Activity: Repeat the listing exactly. Any picture in it should be left out of the copy.
========
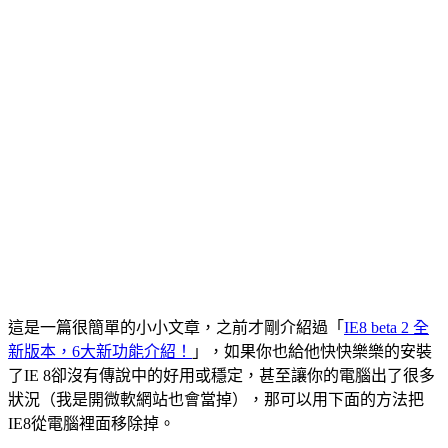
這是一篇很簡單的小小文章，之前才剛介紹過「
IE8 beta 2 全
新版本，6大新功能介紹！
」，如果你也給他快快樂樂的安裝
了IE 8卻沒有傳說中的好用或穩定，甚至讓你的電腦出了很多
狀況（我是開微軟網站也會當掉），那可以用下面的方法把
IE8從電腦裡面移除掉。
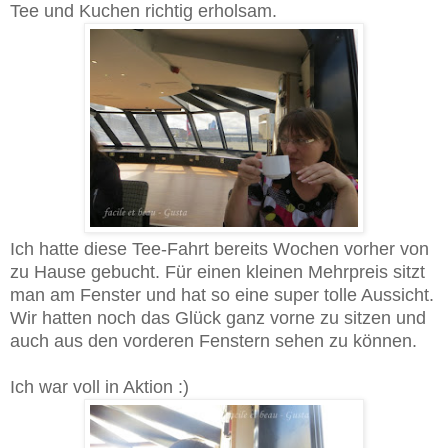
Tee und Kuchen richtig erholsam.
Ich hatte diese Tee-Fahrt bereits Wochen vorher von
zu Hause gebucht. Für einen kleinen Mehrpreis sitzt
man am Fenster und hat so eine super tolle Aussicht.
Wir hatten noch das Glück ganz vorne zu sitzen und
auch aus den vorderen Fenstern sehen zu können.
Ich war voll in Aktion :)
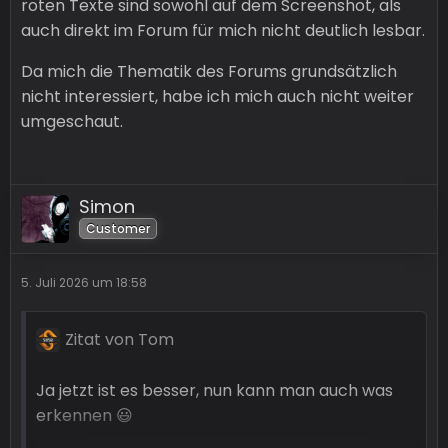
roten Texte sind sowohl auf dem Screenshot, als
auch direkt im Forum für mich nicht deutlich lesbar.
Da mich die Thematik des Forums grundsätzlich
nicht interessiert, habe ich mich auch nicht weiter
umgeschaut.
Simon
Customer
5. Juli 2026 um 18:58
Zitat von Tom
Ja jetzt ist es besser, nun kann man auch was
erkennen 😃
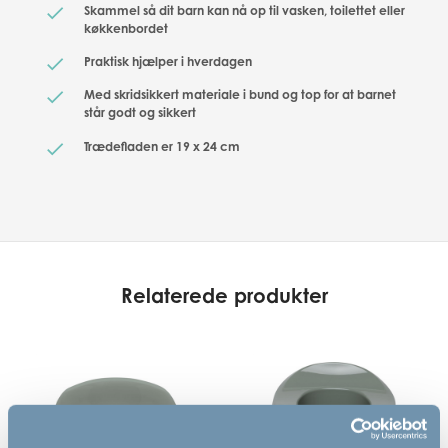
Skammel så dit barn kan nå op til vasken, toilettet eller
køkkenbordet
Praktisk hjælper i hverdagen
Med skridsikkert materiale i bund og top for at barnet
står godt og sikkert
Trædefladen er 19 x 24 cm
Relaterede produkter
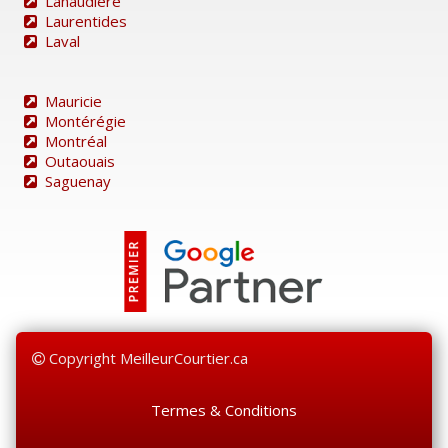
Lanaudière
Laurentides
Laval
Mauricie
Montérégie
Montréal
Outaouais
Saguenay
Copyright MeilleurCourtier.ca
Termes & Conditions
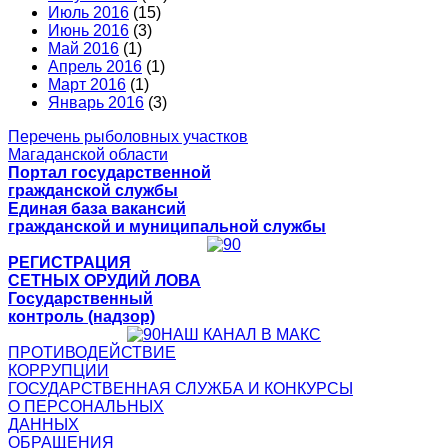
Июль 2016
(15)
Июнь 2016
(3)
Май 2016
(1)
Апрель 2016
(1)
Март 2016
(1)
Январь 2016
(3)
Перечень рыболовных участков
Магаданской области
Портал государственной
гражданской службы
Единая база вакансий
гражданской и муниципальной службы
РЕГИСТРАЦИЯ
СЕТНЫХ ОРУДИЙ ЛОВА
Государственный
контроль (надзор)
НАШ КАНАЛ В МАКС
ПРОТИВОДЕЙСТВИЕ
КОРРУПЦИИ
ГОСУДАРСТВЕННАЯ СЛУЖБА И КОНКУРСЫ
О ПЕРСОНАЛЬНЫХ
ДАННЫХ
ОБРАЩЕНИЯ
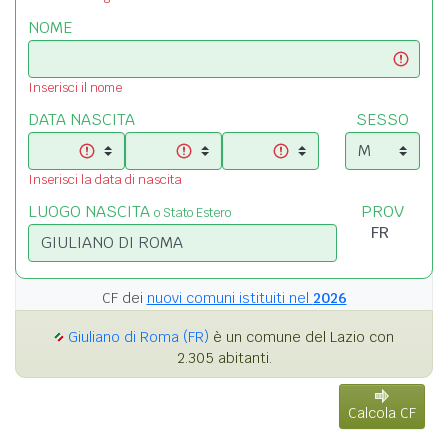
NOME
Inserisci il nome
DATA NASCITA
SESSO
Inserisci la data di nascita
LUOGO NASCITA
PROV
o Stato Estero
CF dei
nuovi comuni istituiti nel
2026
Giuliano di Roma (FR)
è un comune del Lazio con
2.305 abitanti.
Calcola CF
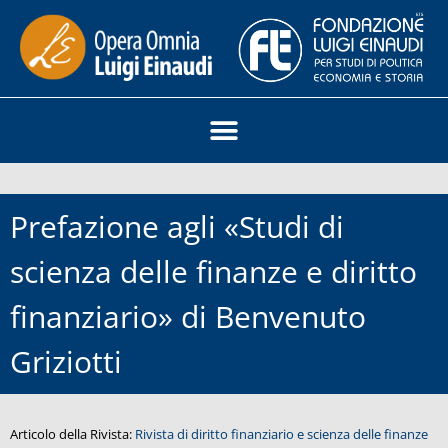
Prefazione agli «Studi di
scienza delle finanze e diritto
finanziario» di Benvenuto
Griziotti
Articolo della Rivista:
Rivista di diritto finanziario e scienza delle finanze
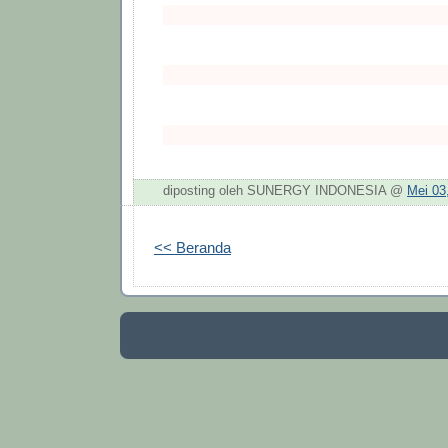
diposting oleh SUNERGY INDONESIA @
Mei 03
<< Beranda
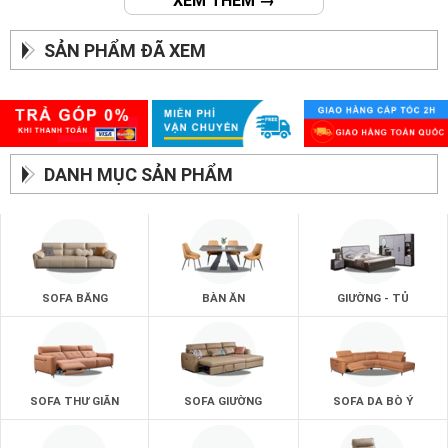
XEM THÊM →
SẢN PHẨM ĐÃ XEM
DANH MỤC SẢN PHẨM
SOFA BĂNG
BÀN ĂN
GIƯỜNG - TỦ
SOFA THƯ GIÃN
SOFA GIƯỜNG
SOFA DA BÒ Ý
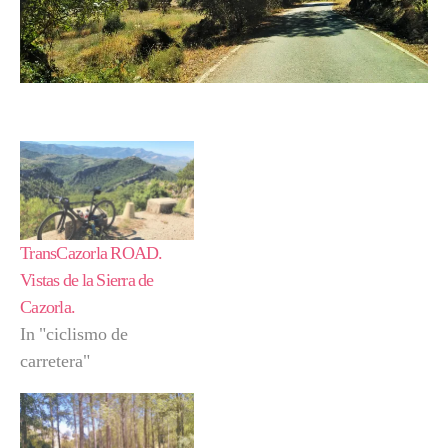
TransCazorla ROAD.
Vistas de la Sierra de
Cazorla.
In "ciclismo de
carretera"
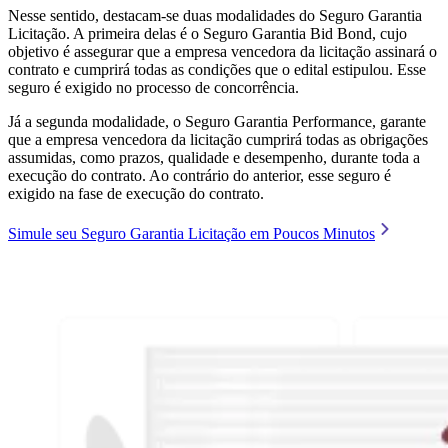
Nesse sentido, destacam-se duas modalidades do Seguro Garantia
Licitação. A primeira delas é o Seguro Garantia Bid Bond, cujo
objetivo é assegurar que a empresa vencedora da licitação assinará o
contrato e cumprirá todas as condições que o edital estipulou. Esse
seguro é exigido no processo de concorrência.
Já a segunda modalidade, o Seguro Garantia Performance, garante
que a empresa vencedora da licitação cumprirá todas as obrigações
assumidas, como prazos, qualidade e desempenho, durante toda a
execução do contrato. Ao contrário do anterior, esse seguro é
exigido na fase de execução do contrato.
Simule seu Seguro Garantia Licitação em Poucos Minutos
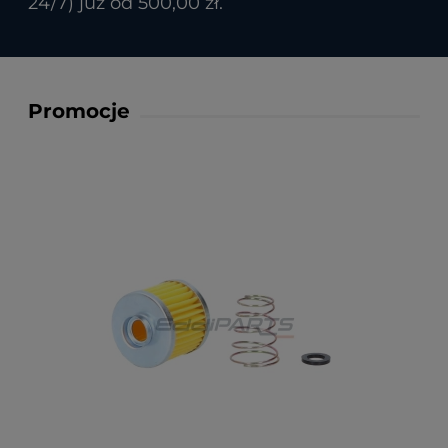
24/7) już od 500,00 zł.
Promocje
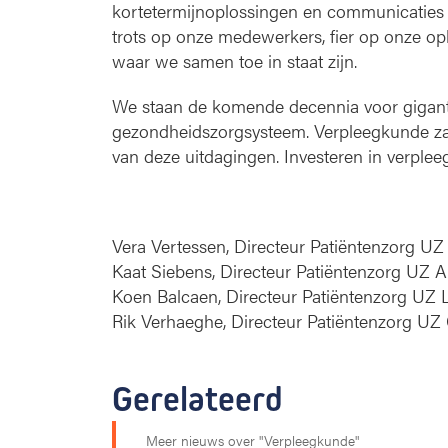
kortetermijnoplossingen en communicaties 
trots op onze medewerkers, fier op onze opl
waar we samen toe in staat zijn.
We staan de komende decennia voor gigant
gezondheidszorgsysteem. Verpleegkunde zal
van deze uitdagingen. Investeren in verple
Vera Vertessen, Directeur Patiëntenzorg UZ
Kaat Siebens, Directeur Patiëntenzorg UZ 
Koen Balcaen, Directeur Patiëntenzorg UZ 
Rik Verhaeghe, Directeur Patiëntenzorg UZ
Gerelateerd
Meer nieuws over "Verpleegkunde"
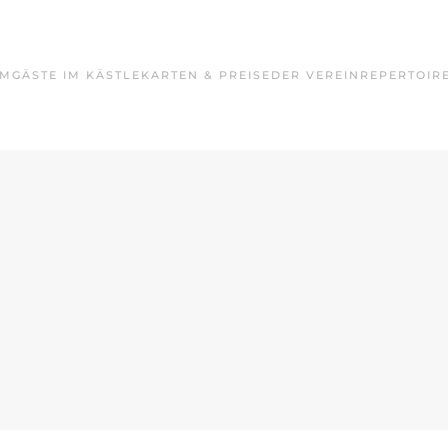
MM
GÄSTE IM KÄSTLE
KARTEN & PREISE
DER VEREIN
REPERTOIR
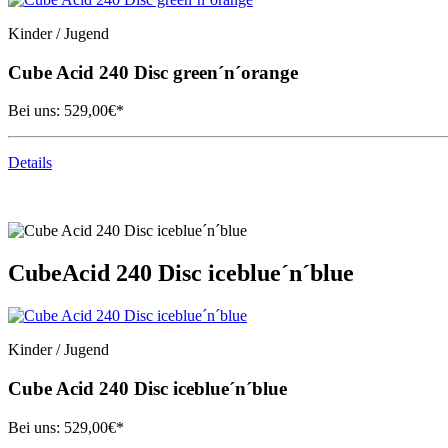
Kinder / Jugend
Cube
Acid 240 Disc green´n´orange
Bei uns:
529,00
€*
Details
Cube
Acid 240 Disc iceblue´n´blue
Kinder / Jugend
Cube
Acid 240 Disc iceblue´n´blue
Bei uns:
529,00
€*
========
Written solution:
這是一篇很簡單的小小文章，之前才剛介紹過「
IE8 beta 2 全
新版本，6大新功能介紹！
」，如果你也給他快快樂樂的安裝
了IE 8卻沒有傳說中的好用或穩定，甚至讓你的電腦出了很多
狀況（我是開微軟網站也會當掉），那可以用下面的方法把
IE8從電腦裡面移除掉。
Tee und Kuchen richtig erholsam.
Ich hatte diese Tee-Fahrt bereits Wochen vorher von
zu Hause gebucht. Für einen kleinen Mehrpreis sitzt
man am Fenster und hat so eine super tolle Aussicht.
Wir hatten noch das Glück ganz vorne zu sitzen und
auch aus den vorderen Fenstern sehen zu können.
Ich war voll in Aktion :)
roten Texte sind sowohl auf dem Screenshot, als
auch direkt im Forum für mich nicht deutlich lesbar.
Da mich die Thematik des Forums grundsätzlich
nicht interessiert, habe ich mich auch nicht weiter
umgeschaut.
Simon
Customer
5. Juli 2026 um 18:58
Zitat von Tom
Ja jetzt ist es besser, nun kann man auch was
erkennen 😃
Skammel så dit barn kan nå op til vasken, toilettet eller
køkkenbordet
Praktisk hjælper i hverdagen
Med skridsikkert materiale i bund og top for at barnet
står godt og sikkert
Trædefladen er 19 x 24 cm
Relaterede produkter
Lanaudière
Laurentides
Laval
Mauricie
Montérégie
Montréal
Outaouais
Saguenay
Copyright MeilleurCourtier.ca
Termes & Conditions
Июль 2016
(15)
Июнь 2016
(3)
Май 2016
(1)
Апрель 2016
(1)
Март 2016
(1)
Январь 2016
(3)
Перечень рыболовных участков
Магаданской области
Портал государственной
гражданской службы
Единая база вакансий
гражданской и муниципальной службы
РЕГИСТРАЦИЯ
СЕТНЫХ ОРУДИЙ ЛОВА
Государственный
контроль (надзор)
НАШ КАНАЛ В МАКС
ПРОТИВОДЕЙСТВИЕ
КОРРУПЦИИ
ГОСУДАРСТВЕННАЯ СЛУЖБА И КОНКУРСЫ
О ПЕРСОНАЛЬНЫХ
ДАННЫХ
ОБРАЩЕНИЯ
NOME
Inserisci il nome
DATA NASCITA
SESSO
Inserisci la data di nascita
LUOGO NASCITA
PROV
o Stato Estero
CF dei
nuovi comuni istituiti nel
2026
Giuliano di Roma (FR)
è un comune del Lazio con
2.305 abitanti.
Calcola CF
Prefazione agli «Studi di
scienza delle finanze e diritto
finanziario» di Benvenuto
Griziotti
Articolo della Rivista:
Rivista di diritto finanziario e scienza delle finanze
diposting oleh SUNERGY INDONESIA @
Mei 03
<< Beranda
XEM THÊM →
SẢN PHẨM ĐÃ XEM
DANH MỤC SẢN PHẨM
SOFA BĂNG
BÀN ĂN
GIƯỜNG - TỦ
SOFA THƯ GIÃN
SOFA GIƯỜNG
SOFA DA BÒ Ý
TransCazorla ROAD.
Vistas de la Sierra de
Cazorla.
In "ciclismo de
carretera"
Nesse sentido, destacam-se duas modalidades do Seguro Garantia
Licitação. A primeira delas é o Seguro Garantia Bid Bond, cujo
objetivo é assegurar que a empresa vencedora da licitação assinará o
contrato e cumprirá todas as condições que o edital estipulou. Esse
seguro é exigido no processo de concorrência.
Já a segunda modalidade, o Seguro Garantia Performance, garante
que a empresa vencedora da licitação cumprirá todas as obrigações
assumidas, como prazos, qualidade e desempenho, durante toda a
execução do contrato. Ao contrário do anterior, esse seguro é
exigido na fase de execução do contrato.
Simule seu Seguro Garantia Licitação em Poucos Minutos
24/7) już od 500,00 zł.
Promocje
kortetermijnoplossingen en communicaties 
trots op onze medewerkers, fier op onze opl
waar we samen toe in staat zijn.
We staan de komende decennia voor gigant
gezondheidszorgsysteem. Verpleegkunde zal
van deze uitdagingen. Investeren in verple
Vera Vertessen, Directeur Patiëntenzorg UZ
Kaat Siebens, Directeur Patiëntenzorg UZ 
Koen Balcaen, Directeur Patiëntenzorg UZ 
Rik Verhaeghe, Directeur Patiëntenzorg UZ
Gerelateerd
Meer nieuws over "Verpleegkunde"
MM
GÄSTE IM KÄSTLE
KARTEN & PREISE
DER VEREIN
REPERTOIR
Kinder / Jugend
Cube
Acid 240 Disc green´n´orange
Bei uns:
529,00
€*
Details
Cube
Acid 240 Disc iceblue´n´blue
Kinder / Jugend
Cube
Acid 240 Disc iceblue´n´blue
Bei uns:
529,00
€*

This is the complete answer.